Another type of cationic cellulose includes the polymeric quaternary ammonium salts of hydroxyethyl cellulose reacted with lauryl dimethyl ammonium-substituted epoxide, referred to in the industry (CTFA) as polyquaternary ammonium salts 24. These materials are available from Amerchol Corporation, for example under the trade name Polymer LM-200.
Other suitable cationic polysaccharide polymers include quaternary nitrogen-containing cellulose ethers (such as described in U.S. Pat. No. 3,962,418), and copolymers of etherified cellulose and starch (such as described in U.S. Pat. No. 3,958,581). Examples of such materials include the polymer LR and JR series from Dow, commonly referred to in the industry (CTFA) as polyquaternium 10.
A particularly suitable type of cationic polysaccharide polymer that may be used is a cationic guar gum derivative, such as guar hydroxypropyltrimonium chloride (commercially available from Rhodia under its JAGUAR brand series). Examples of such materials are JAGUAR C13S, JAGUAR C14 and JAGUAR C17.
Mixtures of any of the above cationic polymers may be used.

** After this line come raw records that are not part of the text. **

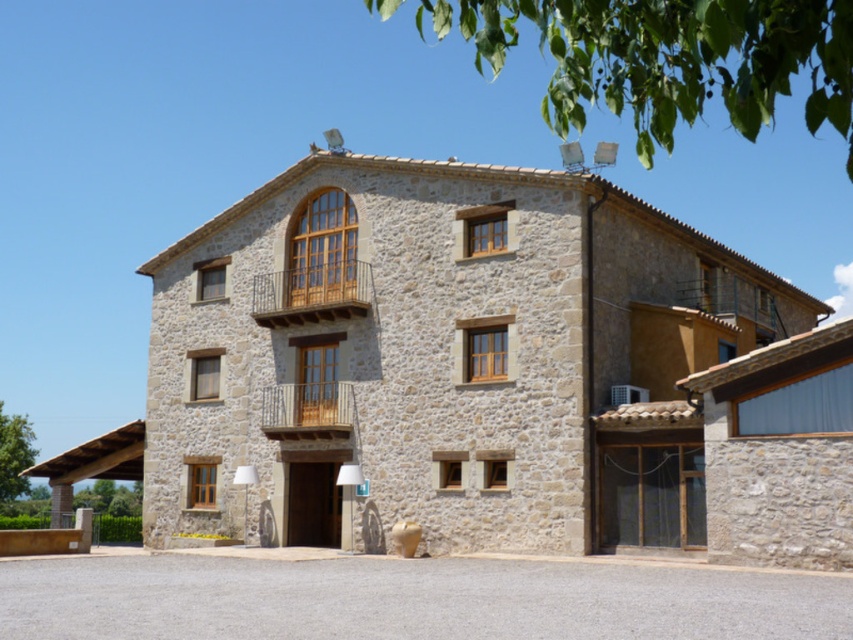 You are standing in front of the two story stone building. You see a point at coordinate (310,292). What is the material of the surface at that point?

The point at (310,292) is on wooden at upper center, so the surface there is made of wood.

You are standing in front of the two story stone building. You see a wooden at upper center and a wooden at center. Which one is higher?

The wooden at upper center is higher than the wooden at center because it is positioned above it. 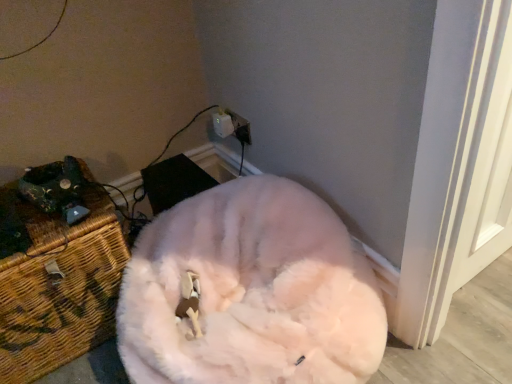 The height and width of the screenshot is (384, 512). I want to click on white fluffy cat at center, so click(x=250, y=292).

Describe the element at coordinates (231, 126) in the screenshot. I see `white plastic electric outlet at upper center` at that location.

This screenshot has height=384, width=512. Find the location of `woven wicker chest at left`. woven wicker chest at left is located at coordinates (59, 287).

Where is `furniture below the white plastic electric outlet at upper center (from the image's perspective)`? furniture below the white plastic electric outlet at upper center (from the image's perspective) is located at coordinates (59, 287).

From the image's perspective, which is above, woven wicker chest at left or white plastic electric outlet at upper center?

white plastic electric outlet at upper center is shown above in the image.

Which is more to the right, woven wicker chest at left or white plastic electric outlet at upper center?

From the viewer's perspective, white plastic electric outlet at upper center appears more on the right side.

Is white plastic electric outlet at upper center at the back of woven wicker chest at left?

No.

From a real-world perspective, is white plastic electric outlet at upper center under woven wicker chest at left?

Incorrect, from a real-world perspective, white plastic electric outlet at upper center is higher than woven wicker chest at left.

Measure the distance from white plastic electric outlet at upper center to woven wicker chest at left.

They are 68.76 centimeters apart.

Is white plastic electric outlet at upper center placed right next to woven wicker chest at left?

white plastic electric outlet at upper center is not next to woven wicker chest at left, and they're not touching.

Locate an element on the screen. furniture that is on the left side of white plastic electric outlet at upper center is located at coordinates (59, 287).

Considering the sizes of objects white fluffy cat at center and white plastic electric outlet at upper center in the image provided, who is bigger, white fluffy cat at center or white plastic electric outlet at upper center?

Bigger between the two is white fluffy cat at center.

Which object is positioned more to the left, white fluffy cat at center or white plastic electric outlet at upper center?

white plastic electric outlet at upper center is more to the left.

Is white fluffy cat at center situated inside white plastic electric outlet at upper center or outside?

white fluffy cat at center lies outside white plastic electric outlet at upper center.

Is white fluffy cat at center located within woven wicker chest at left?

No, white fluffy cat at center is not surrounded by woven wicker chest at left.

Does woven wicker chest at left appear on the right side of white fluffy cat at center?

In fact, woven wicker chest at left is to the left of white fluffy cat at center.

Is woven wicker chest at left bigger or smaller than white fluffy cat at center?

Considering their sizes, woven wicker chest at left takes up less space than white fluffy cat at center.

Considering the positions of points (97, 270) and (214, 308), is point (97, 270) closer to camera compared to point (214, 308)?

No.

Considering the sizes of objects white plastic electric outlet at upper center and white fluffy cat at center in the image provided, who is bigger, white plastic electric outlet at upper center or white fluffy cat at center?

With larger size is white fluffy cat at center.

Is white plastic electric outlet at upper center thinner than white fluffy cat at center?

Correct, the width of white plastic electric outlet at upper center is less than that of white fluffy cat at center.

From the image's perspective, between white plastic electric outlet at upper center and white fluffy cat at center, which one is located above?

white plastic electric outlet at upper center, from the image's perspective.

Is white plastic electric outlet at upper center oriented away from white fluffy cat at center?

No, white fluffy cat at center is not at the back of white plastic electric outlet at upper center.

Which point is more forward, (190, 353) or (33, 329)?

The point (190, 353) is in front.

Is white fluffy cat at center thinner than woven wicker chest at left?

Incorrect, the width of white fluffy cat at center is not less than that of woven wicker chest at left.

Looking at the image, does white fluffy cat at center seem bigger or smaller compared to woven wicker chest at left?

In the image, white fluffy cat at center appears to be larger than woven wicker chest at left.

Identify the location of furniture above the white fluffy cat at center (from a real-world perspective). click(x=59, y=287).

Where is `electric outlet above the woven wicker chest at left (from a real-world perspective)`? The height and width of the screenshot is (384, 512). electric outlet above the woven wicker chest at left (from a real-world perspective) is located at coordinates (231, 126).

This screenshot has height=384, width=512. Find the location of `furniture that appears in front of the white plastic electric outlet at upper center`. furniture that appears in front of the white plastic electric outlet at upper center is located at coordinates (59, 287).

Which object lies nearer to the anchor point woven wicker chest at left, white plastic electric outlet at upper center or white fluffy cat at center?

Based on the image, white fluffy cat at center appears to be nearer to woven wicker chest at left.

Estimate the real-world distances between objects in this image. Which object is further from white plastic electric outlet at upper center, white fluffy cat at center or woven wicker chest at left?

Based on the image, woven wicker chest at left appears to be further to white plastic electric outlet at upper center.

From the image, which object appears to be farther from white fluffy cat at center, white plastic electric outlet at upper center or woven wicker chest at left?

The object further to white fluffy cat at center is white plastic electric outlet at upper center.

When comparing their distances from woven wicker chest at left, does white fluffy cat at center or white plastic electric outlet at upper center seem closer?

Among the two, white fluffy cat at center is located nearer to woven wicker chest at left.

Which object lies further to the anchor point white fluffy cat at center, woven wicker chest at left or white plastic electric outlet at upper center?

white plastic electric outlet at upper center lies further to white fluffy cat at center than the other object.

Looking at the image, which one is located closer to white plastic electric outlet at upper center, woven wicker chest at left or white fluffy cat at center?

Among the two, white fluffy cat at center is located nearer to white plastic electric outlet at upper center.

Where is `furniture positioned between white fluffy cat at center and white plastic electric outlet at upper center from near to far`? The height and width of the screenshot is (384, 512). furniture positioned between white fluffy cat at center and white plastic electric outlet at upper center from near to far is located at coordinates (59, 287). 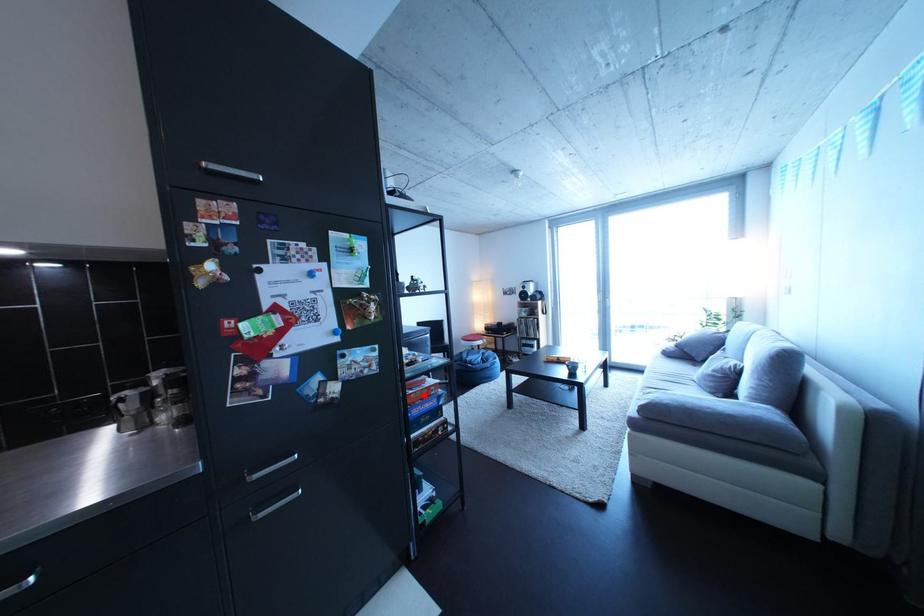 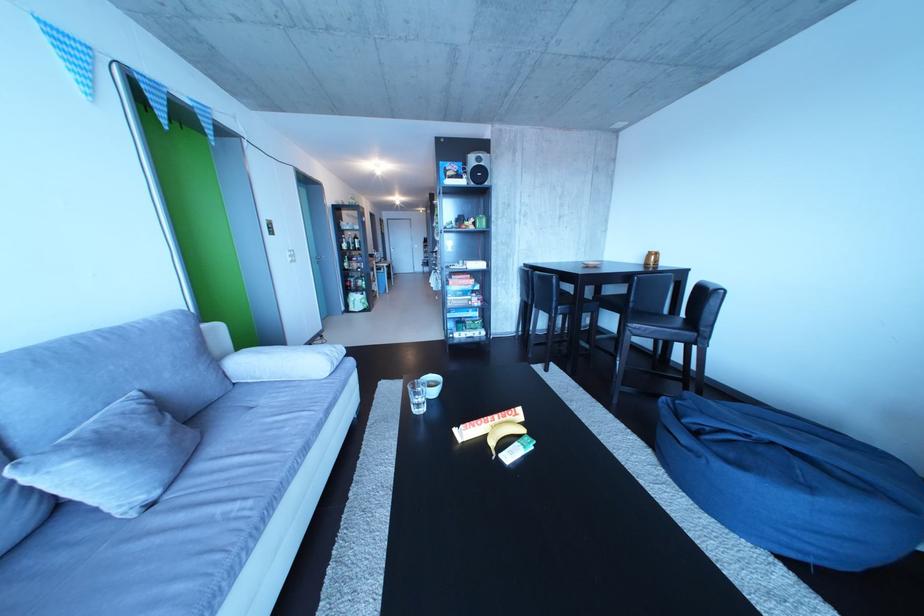 Question: I am providing you with two images of the same scene from different viewpoints. A red point is marked on the first image. Can you still see the location of the red point in image 2?

Choices:
 (A) Yes
 (B) No

Answer: (B) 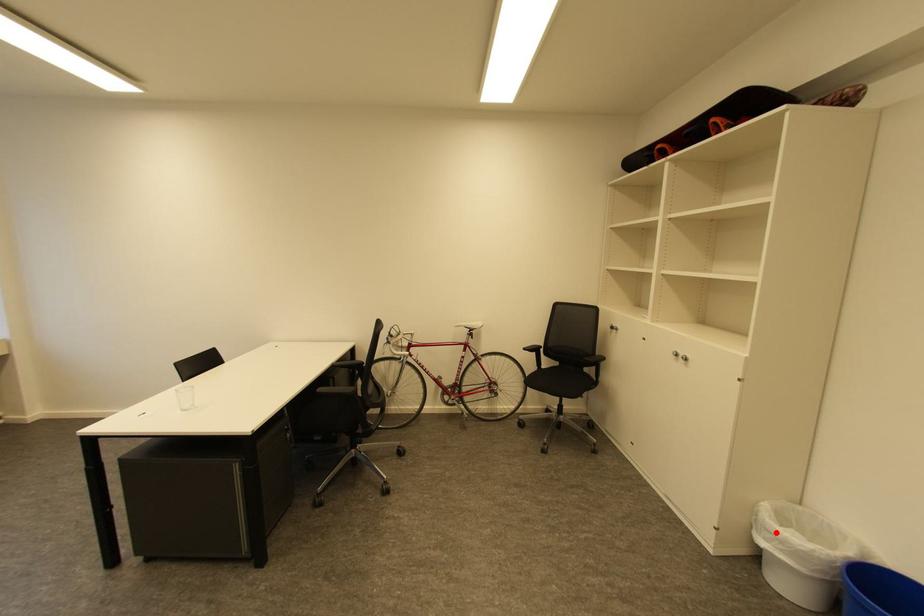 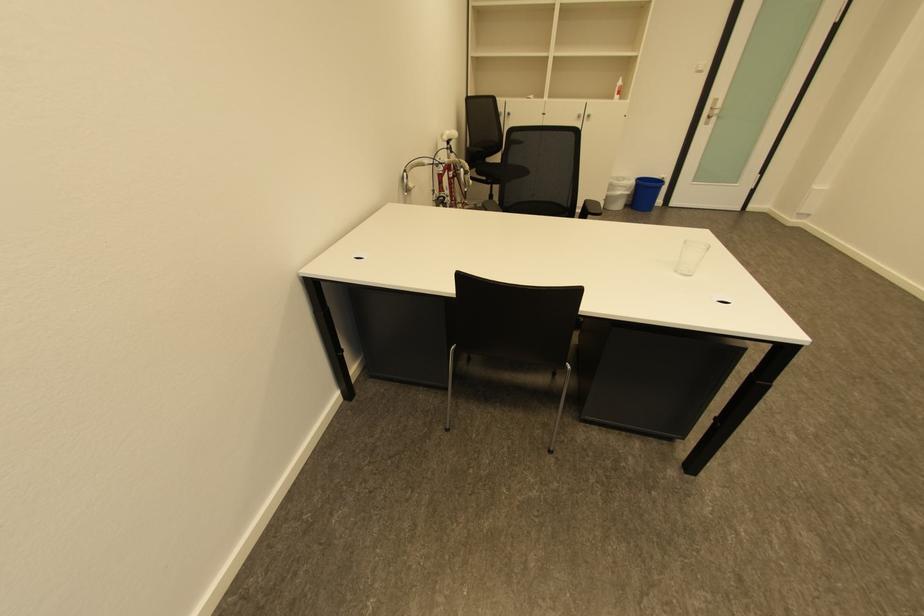 Question: A red point is marked in image1. In image2, is the corresponding 3D point closer to the camera or farther? Reply with the corresponding letter.

Choices:
 (A) The corresponding 3D point is closer.
 (B) The corresponding 3D point is farther.

Answer: (A) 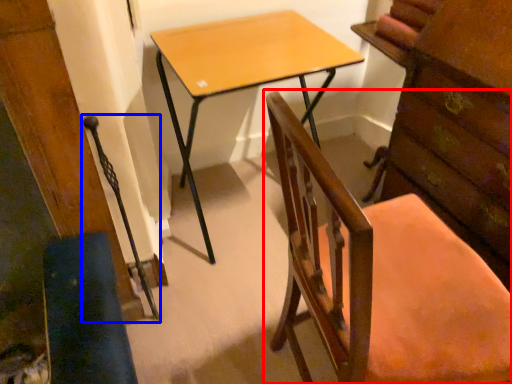 Question: Which of the following is the farthest to the observer, chair (highlighted by a red box) or swivel chair (highlighted by a blue box)?

Choices:
 (A) chair
 (B) swivel chair

Answer: (B) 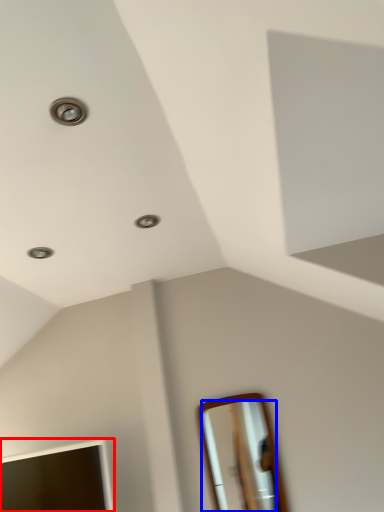 Question: Among these objects, which one is farthest to the camera, mirror (highlighted by a red box) or mirror (highlighted by a blue box)?

Choices:
 (A) mirror
 (B) mirror

Answer: (B) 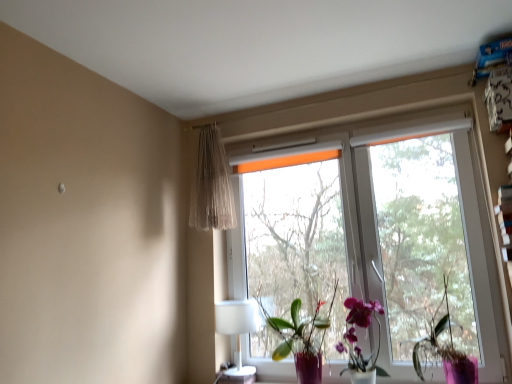 Question: Does transparent glass window at center touch white plastic table lamp at lower center?

Choices:
 (A) no
 (B) yes

Answer: (A)

Question: From the image's perspective, is transparent glass window at center on top of white plastic table lamp at lower center?

Choices:
 (A) yes
 (B) no

Answer: (A)

Question: Is transparent glass window at center oriented away from white plastic table lamp at lower center?

Choices:
 (A) yes
 (B) no

Answer: (A)

Question: Can you confirm if transparent glass window at center is smaller than white plastic table lamp at lower center?

Choices:
 (A) no
 (B) yes

Answer: (A)

Question: Is the depth of transparent glass window at center greater than that of white plastic table lamp at lower center?

Choices:
 (A) yes
 (B) no

Answer: (B)

Question: Considering the relative sizes of transparent glass window at center and white plastic table lamp at lower center in the image provided, is transparent glass window at center taller than white plastic table lamp at lower center?

Choices:
 (A) yes
 (B) no

Answer: (A)

Question: Considering the relative positions of purple matte plant at right, acting as the 2th houseplant starting from the left, and translucent glass vase with orchids at center in the image provided, is purple matte plant at right, acting as the 2th houseplant starting from the left, behind translucent glass vase with orchids at center?

Choices:
 (A) yes
 (B) no

Answer: (B)

Question: Is purple matte plant at right, the first houseplant positioned from the right, surrounding translucent glass vase with orchids at center?

Choices:
 (A) no
 (B) yes

Answer: (A)

Question: Considering the relative sizes of purple matte plant at right, the first houseplant positioned from the right, and translucent glass vase with orchids at center in the image provided, is purple matte plant at right, the first houseplant positioned from the right, shorter than translucent glass vase with orchids at center?

Choices:
 (A) no
 (B) yes

Answer: (A)

Question: Is purple matte plant at right, acting as the 2th houseplant starting from the left, at the left side of translucent glass vase with orchids at center?

Choices:
 (A) yes
 (B) no

Answer: (B)

Question: Is purple matte plant at right, the first houseplant positioned from the right, oriented away from translucent glass vase with orchids at center?

Choices:
 (A) yes
 (B) no

Answer: (B)

Question: From the image's perspective, is purple matte plant at right, the first houseplant positioned from the right, on top of translucent glass vase with orchids at center?

Choices:
 (A) yes
 (B) no

Answer: (A)

Question: Does transparent glass window at center have a larger size compared to orange fabric tree at center?

Choices:
 (A) yes
 (B) no

Answer: (A) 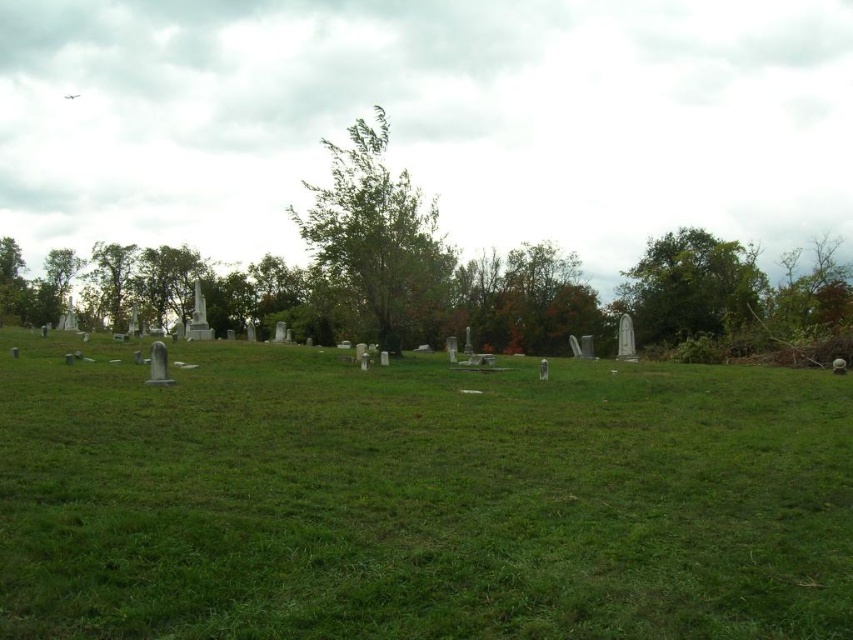 You are standing at the center of the cemetery looking towards the trees in the midground. You see a point marked at coordinates [691,285]. What object does this point correspond to?

The point at coordinates [691,285] corresponds to the green leafy tree at upper right.

You are a gardener standing on the green grassy field at center. You want to walk to the green leafy tree at left. Which direction should you move to reach it?

The green grassy field at center is in front of green leafy tree at left, so you should move backward to reach the green leafy tree at left.

You are standing at the center of the cemetery and want to place a new gravestone on the green grassy field at center. According to the coordinates provided, where exactly should you place it?

The green grassy field at center is located at point (418, 499), so you should place the new gravestone at those coordinates to ensure it is on the green grassy field at center. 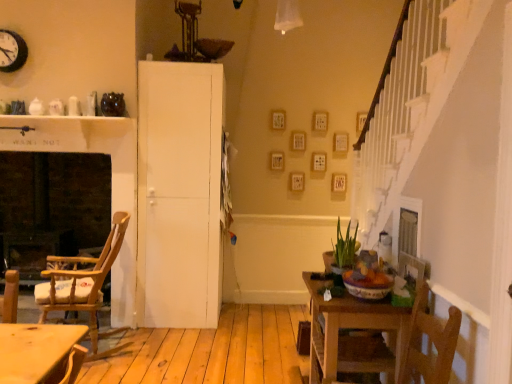 Locate an element on the screen. This screenshot has width=512, height=384. vacant space in front of white matte door at center is located at coordinates [x=177, y=338].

Cationic polymers are generally present in the shampoo compositions for use in the present invention in an amount of from 0.01 to 5%, preferably from 0.02 to 1%, more preferably from 0.05 to 0.8% by total weight of cationic polymer, based on the total weight of the composition.
Hair conditioner
When a conditioning benefit is delivered by a composition of the present invention, the composition is referred to as a hair conditioner. Typically, the most common conditioning agents used in hair care compositions are water-insoluble oily materials such as mineral oils, naturally occurring oils such as triglycerides and silicone polymers. Conditioning benefits are achieved by depositing oily substances on the hair resulting in the formation of a film, which makes the hair easier to comb when wet and easier to manage when dry. Particularly useful conditioning agents are silicone compounds, preferably non-volatile silicone compounds. Advantageously, the compositions herein may include one or more polysiloxanes. The silicone is a conditioning agent in the form of dispersed or suspended particles. They are intended to be deposited on the hair but to remain after rinsing the hair with water. Suitable silicone oils may include polyalkylsiloxanes, polyarylsiloxanes, polyalkylarylsiloxanes, polyether siloxane copolymers, and mixtures thereof. The aminopolysiloxanes are typically formulated with shampoo compositions. Aminopolysiloxanes are polysiloxanes containing at least one primary, secondary, tertiary or quaternary amine group. High molecular weight silicone rubbers may also be used. Another useful type is a crosslinked silicone elastomer such as a dimethicone/vinyl/dimethicone crosspolymer (e.g., Dow Corning 9040 and 9041).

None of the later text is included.